Bounding box prediction data
Segment Open
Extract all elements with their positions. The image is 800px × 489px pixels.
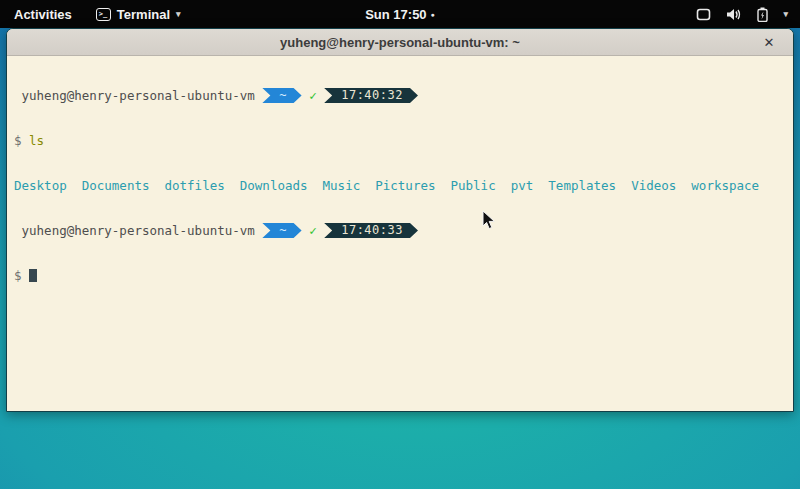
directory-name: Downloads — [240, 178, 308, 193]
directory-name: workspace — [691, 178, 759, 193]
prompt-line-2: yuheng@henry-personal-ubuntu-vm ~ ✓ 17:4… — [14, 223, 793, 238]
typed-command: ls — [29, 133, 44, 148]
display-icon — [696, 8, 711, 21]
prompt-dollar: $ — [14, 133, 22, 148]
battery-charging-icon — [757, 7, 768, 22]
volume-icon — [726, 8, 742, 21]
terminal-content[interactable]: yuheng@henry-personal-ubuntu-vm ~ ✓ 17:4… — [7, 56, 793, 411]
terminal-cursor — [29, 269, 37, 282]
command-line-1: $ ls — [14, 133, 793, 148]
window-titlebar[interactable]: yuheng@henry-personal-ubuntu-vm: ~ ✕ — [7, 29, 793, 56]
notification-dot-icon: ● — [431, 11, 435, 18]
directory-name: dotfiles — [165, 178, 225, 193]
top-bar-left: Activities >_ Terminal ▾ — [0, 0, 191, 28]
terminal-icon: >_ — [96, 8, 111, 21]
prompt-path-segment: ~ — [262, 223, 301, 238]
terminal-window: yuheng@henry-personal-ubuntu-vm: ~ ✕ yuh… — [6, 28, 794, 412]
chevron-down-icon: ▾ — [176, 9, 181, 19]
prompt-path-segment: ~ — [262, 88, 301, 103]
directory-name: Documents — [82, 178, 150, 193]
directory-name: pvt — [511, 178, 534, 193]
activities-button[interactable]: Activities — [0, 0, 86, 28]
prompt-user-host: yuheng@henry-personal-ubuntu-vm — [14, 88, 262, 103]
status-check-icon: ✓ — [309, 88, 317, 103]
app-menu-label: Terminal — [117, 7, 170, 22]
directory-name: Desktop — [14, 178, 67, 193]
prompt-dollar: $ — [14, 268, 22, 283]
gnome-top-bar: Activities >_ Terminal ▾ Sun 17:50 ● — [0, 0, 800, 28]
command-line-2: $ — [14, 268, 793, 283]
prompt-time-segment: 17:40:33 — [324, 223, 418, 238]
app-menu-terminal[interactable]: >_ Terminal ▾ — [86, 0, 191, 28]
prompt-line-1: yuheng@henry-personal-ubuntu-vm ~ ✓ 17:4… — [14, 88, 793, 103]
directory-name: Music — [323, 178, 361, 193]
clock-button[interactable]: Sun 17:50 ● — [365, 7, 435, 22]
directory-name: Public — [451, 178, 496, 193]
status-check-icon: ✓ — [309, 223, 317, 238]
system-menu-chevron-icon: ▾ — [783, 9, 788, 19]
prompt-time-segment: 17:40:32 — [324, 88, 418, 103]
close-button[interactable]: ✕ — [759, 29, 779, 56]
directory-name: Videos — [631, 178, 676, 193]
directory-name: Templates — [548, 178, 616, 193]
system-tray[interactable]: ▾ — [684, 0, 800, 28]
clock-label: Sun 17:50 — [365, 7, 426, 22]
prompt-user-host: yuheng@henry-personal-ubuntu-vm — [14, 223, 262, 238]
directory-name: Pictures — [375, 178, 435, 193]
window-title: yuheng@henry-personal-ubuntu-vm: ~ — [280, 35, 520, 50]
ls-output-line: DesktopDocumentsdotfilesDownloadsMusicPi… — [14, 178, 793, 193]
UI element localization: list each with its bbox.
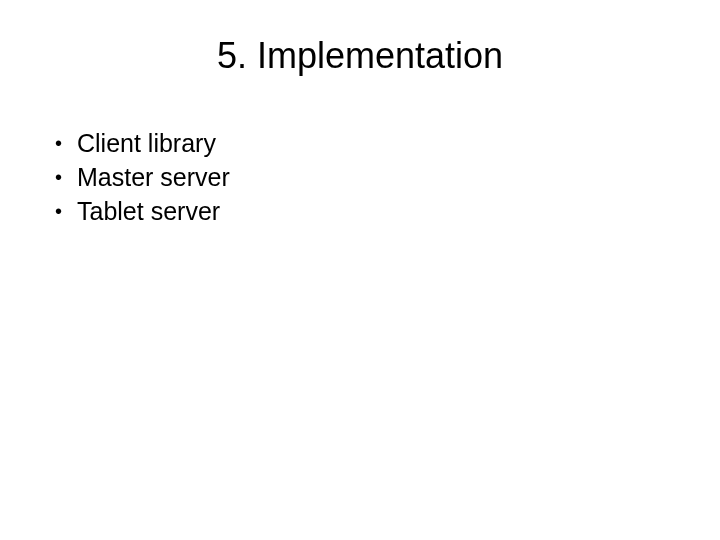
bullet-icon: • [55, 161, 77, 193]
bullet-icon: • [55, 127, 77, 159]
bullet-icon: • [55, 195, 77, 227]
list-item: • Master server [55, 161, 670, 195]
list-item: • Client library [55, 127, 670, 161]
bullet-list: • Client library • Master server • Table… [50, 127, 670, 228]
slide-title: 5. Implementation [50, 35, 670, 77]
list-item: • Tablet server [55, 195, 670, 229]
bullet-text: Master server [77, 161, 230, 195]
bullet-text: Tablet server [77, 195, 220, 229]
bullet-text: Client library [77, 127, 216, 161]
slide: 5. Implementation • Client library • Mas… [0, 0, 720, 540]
Segment Closed
What the task asks: Find how many lines of the records hold the string "command", then give that number by itself.

Written reply: 3